Data supplied:

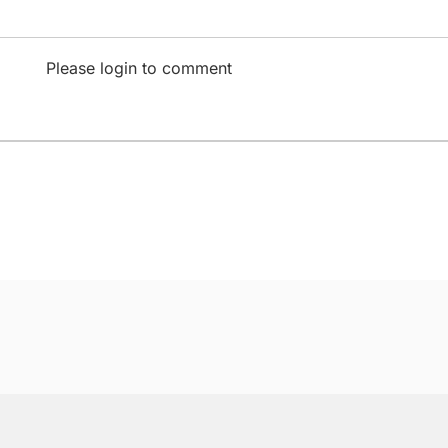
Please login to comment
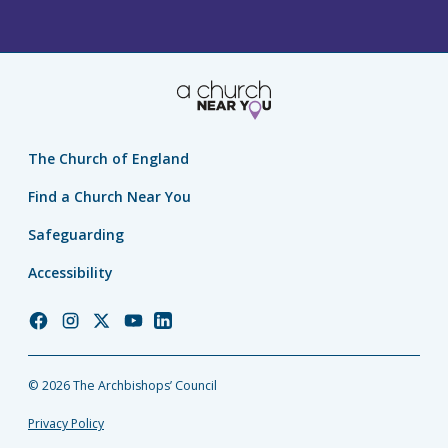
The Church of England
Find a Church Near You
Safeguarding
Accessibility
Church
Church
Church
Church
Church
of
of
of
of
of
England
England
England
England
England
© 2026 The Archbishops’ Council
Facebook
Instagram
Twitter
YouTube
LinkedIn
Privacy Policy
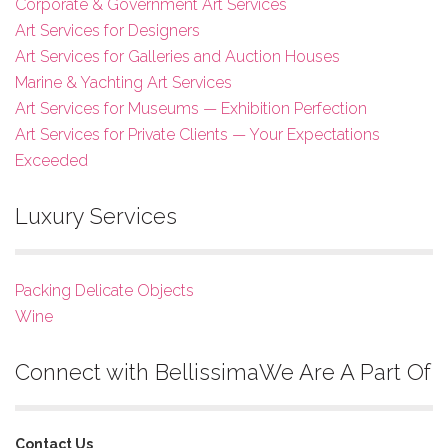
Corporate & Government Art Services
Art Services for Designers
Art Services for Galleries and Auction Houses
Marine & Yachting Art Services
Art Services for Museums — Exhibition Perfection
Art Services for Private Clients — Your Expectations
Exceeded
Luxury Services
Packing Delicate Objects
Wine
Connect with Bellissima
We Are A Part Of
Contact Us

What the exercise asks:
Would you show each line of the listing above that has the string "Services"?

Answer box:
Corporate & Government Art Services
Art Services for Designers
Art Services for Galleries and Auction Houses
Marine & Yachting Art Services
Art Services for Museums — Exhibition Perfection
Art Services for Private Clients — Your Expectations
Luxury Services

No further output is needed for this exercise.